Voyage of the Damned recounts the desperate search for asylum for the passengers of the SS St. Louis. In vivid detail, bestselling author Gordon Thomas and documentary filmmaker Max Morgan-Witts describe the daily struggle to survive aboard the ship. “What most interested the Nazis was the use that could be made of the ship and its passengers once it had left Germany,” the authors explain. “The voyage could be exploited to the full for propaganda purposes: the German nation could be told that it was part of the general ‘housecleaning’ operation; the world at large could be told that here was clear evidence that Germany was allowing Jews to leave unharmed and unimpeded.”
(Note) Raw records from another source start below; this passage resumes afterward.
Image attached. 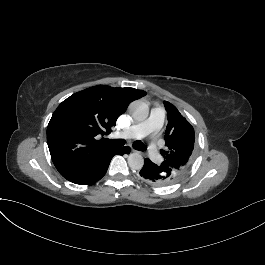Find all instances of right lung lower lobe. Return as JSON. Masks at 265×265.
<instances>
[{
  "label": "right lung lower lobe",
  "mask_w": 265,
  "mask_h": 265,
  "mask_svg": "<svg viewBox=\"0 0 265 265\" xmlns=\"http://www.w3.org/2000/svg\"><path fill=\"white\" fill-rule=\"evenodd\" d=\"M129 153H130V148L128 146L113 149L105 157V159L98 165V167L95 170H93L85 179L73 183L84 184V185L95 183L105 175L109 167L110 161L115 155L117 154L123 155Z\"/></svg>",
  "instance_id": "obj_1"
}]
</instances>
The crew of the SS St. Louis was manned with members of the Gestapo—a fact that disturbed and angered Captain Gustav Schroeder, a non-Jew and opponent of the Nazi party. He was unaware that the steward assigned to the ship was on a mission for the SS. The steward’s orders were to retrieve American intelligence information collected by German spies and smuggled into Cuba. The documents included blueprints of American destroyers and specifications for an underwater sound detector, which could be used against submarines.
When the SS St. Louis arrived in Cuba, the refugees were denied entry as tourists or political asylum seekers. A month before the voyage, Joseph Goebbels, the German Minister of Propaganda, had authorized Nazi agents to infiltrate Cuba with the purpose of stirring up anti-Semitism on the island. His plan worked. Responding to public pressure, the Cuban government increased its visa fee an additional $500 per person. Neither the passengers nor the ship’s captain—who had been given a total of $500 to bribe Cuban officials as necessary—could pay the fees. Two passengers attempted suicide.
The ship sailed on to the United States where President Roosevelt refused the passengers permission to land. In Canada they were refused permission again. And they found themselves returning to Europe and an uncertain fate. Made into an Academy Award®–winning film in 1976, Voyage of the Damned is a gripping, heart-wrenching testament to a terrible chapter in human history.